Items listed in a dataset
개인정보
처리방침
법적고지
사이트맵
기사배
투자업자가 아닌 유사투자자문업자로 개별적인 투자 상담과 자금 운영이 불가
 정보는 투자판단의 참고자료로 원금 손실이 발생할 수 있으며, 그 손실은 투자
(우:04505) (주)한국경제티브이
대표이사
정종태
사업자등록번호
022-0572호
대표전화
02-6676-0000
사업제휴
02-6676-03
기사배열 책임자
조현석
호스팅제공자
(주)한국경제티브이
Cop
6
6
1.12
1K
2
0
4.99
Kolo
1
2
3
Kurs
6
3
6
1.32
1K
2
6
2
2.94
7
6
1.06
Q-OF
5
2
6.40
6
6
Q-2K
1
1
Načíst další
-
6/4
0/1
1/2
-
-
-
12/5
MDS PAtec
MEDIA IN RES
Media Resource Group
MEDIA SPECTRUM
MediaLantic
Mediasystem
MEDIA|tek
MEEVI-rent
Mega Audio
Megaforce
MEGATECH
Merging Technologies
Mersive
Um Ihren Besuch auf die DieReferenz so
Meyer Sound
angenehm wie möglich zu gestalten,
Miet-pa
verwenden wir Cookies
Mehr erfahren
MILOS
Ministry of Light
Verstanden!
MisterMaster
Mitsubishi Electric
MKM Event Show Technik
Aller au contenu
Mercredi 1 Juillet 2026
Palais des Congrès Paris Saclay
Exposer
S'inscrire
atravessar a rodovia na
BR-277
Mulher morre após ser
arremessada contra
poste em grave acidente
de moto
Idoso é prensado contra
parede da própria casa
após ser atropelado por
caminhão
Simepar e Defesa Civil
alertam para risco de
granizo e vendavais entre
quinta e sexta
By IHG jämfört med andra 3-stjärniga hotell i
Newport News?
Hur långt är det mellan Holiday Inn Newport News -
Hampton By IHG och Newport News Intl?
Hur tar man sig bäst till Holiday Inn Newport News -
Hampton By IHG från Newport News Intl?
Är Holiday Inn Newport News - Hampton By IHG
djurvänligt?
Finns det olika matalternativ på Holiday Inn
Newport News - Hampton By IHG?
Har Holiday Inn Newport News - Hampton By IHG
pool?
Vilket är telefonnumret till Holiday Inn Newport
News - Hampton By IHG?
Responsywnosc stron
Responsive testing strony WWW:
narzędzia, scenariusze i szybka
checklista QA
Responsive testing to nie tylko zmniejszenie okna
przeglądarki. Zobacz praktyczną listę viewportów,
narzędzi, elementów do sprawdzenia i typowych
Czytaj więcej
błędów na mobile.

* _Goal of the exercise_:
Spot the lines above that mention "till" and copy them.

* _Exercise solution_:
Hur tar man sig bäst till Holiday Inn Newport News -
Vilket är telefonnumret till Holiday Inn Newport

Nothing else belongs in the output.